The Silver Tree Farm Certificate recognizes 25 years of outstanding membership in the Missouri Tree Farm Program as well as having managed their land in accordance with proper forest management practices approved by the Missouri Tree Farm committee and the American Forest Foundation.

This is not the first time the Johnsons have been recognized for forestry stewardship. In 1991, they were named Missouri’s Outstanding Tree Farmers. In 1992, they were named Outstanding Tree Farmers for the North Central Region of the U.S. In 1998, they again received the Outstanding Tree Farmer of the Year award for Missouri.

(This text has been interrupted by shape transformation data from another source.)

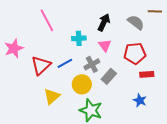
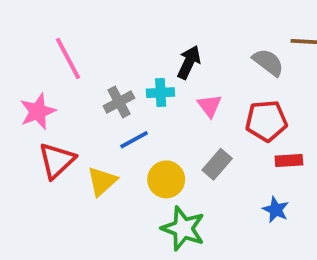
pink line: (47, 20) -> (68, 59), moved
black arrow: (104, 22) -> (189, 62), moved
gray cross: (92, 64) -> (119, 102), moved
red triangle: (41, 65) -> (57, 161), moved
yellow triangle: (52, 96) -> (102, 181), moved

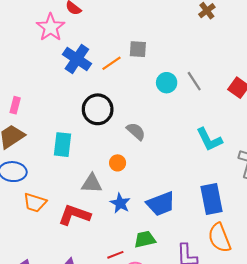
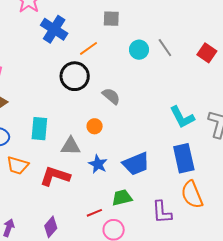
orange line: (111, 63) -> (89, 48), moved
cyan L-shape: (209, 139) -> (182, 117), moved
cyan rectangle: (63, 145) -> (39, 129), moved

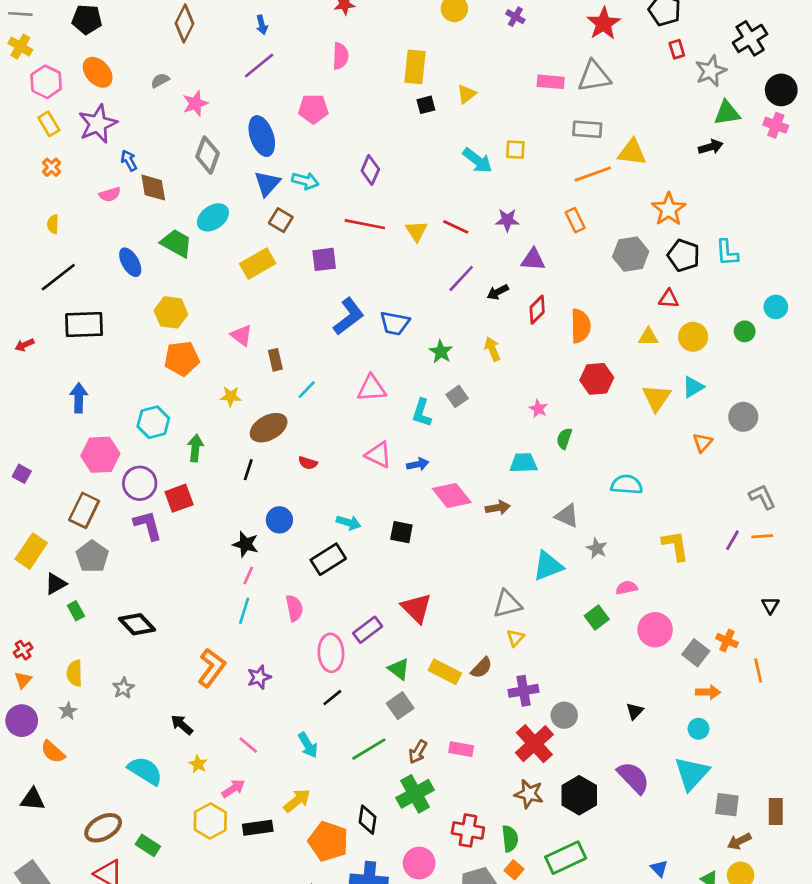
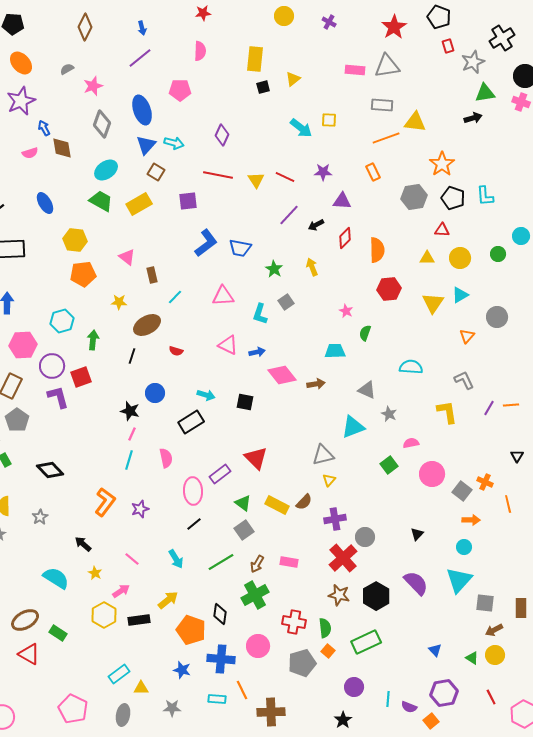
green trapezoid: (176, 243) -> (101, 201), moved
gray L-shape: (762, 497) -> (464, 380), moved

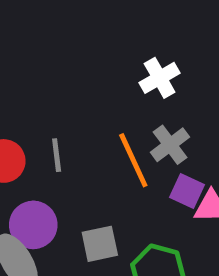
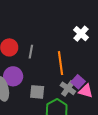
white cross: (160, 78) -> (81, 34), turned -35
gray cross: (170, 145) -> (68, 88), moved, turned -35

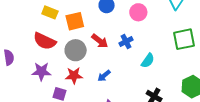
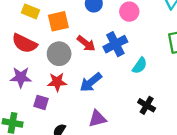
blue cross: (126, 42) -> (115, 44), size x1.5
blue arrow: (104, 76) -> (91, 82), size x1.5

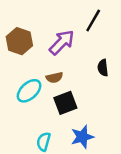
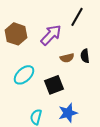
brown semicircle: (54, 77) -> (67, 58), moved

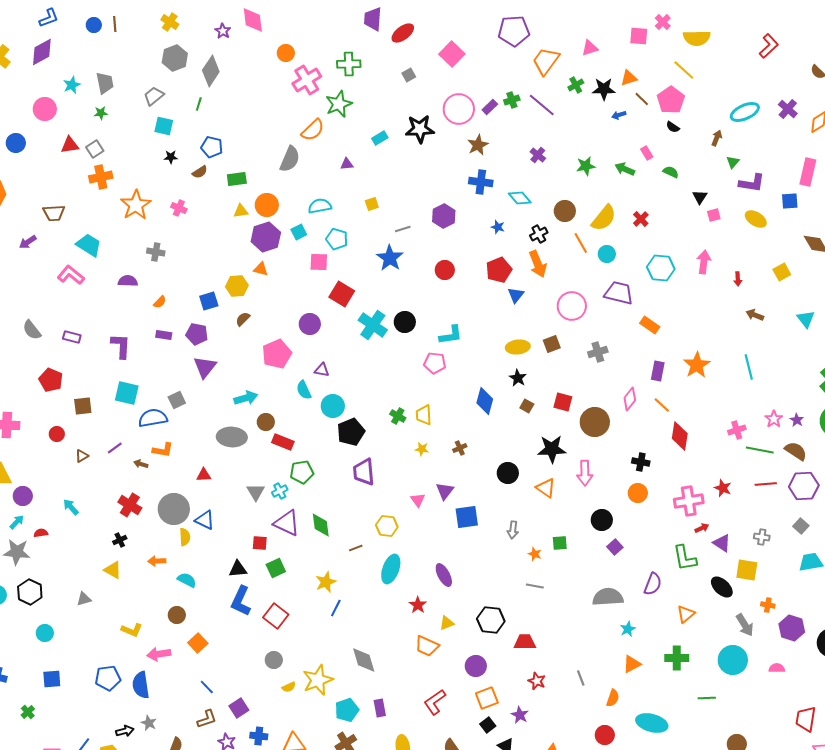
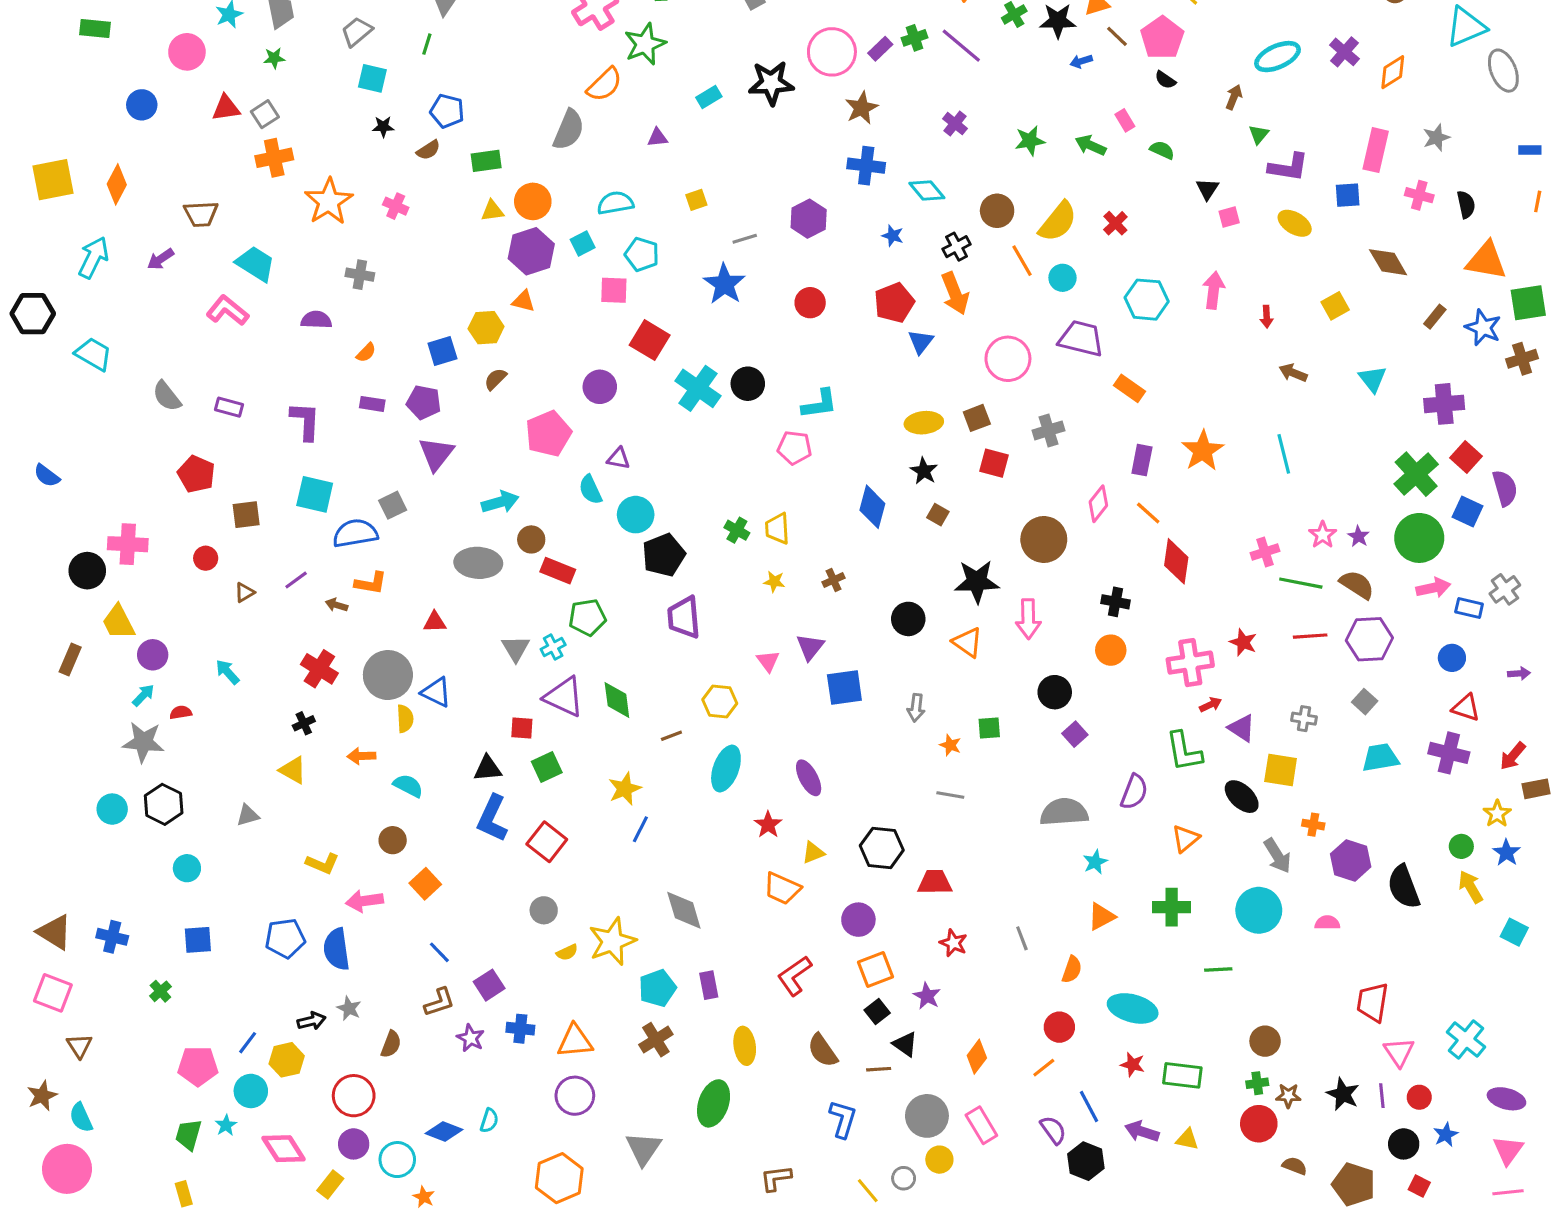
red square: (563, 402) -> (994, 463), moved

The Johnsons have worked with Missouri Department of Conservation foresters to manage their forest in a sustainable manner. Thinning upland hardwood stands to remove poor quality and diseased trees and removing trees in young stands to increase quality and growth of remaining trees are examples of management practices the Johnsons have used. John and Connie have also planted many trees and established shortleaf pine and walnut stands. Besides forest management, they have improved wildlife habitat on their land by restoring native grasses and planting foodplots.

John and Connie have held office, served on committees, or been active members of the Missouri Tree Farm Committee, the Missouri Forest Products Association, the Missouri Farm Bureau, the Missouri Walnut Council, the Conservation Federation of Missouri, Drury College Alumni Association, and other forestry and conservation organizations.

As if all this wasn’t enough, the Johnsons have also taught others about good stewardship of the land. They have conducted educational field trips on their property for all ages of students. They have hosted workshops and Tree Farm tours to teach other landowners about proper forest and wildlife management practices.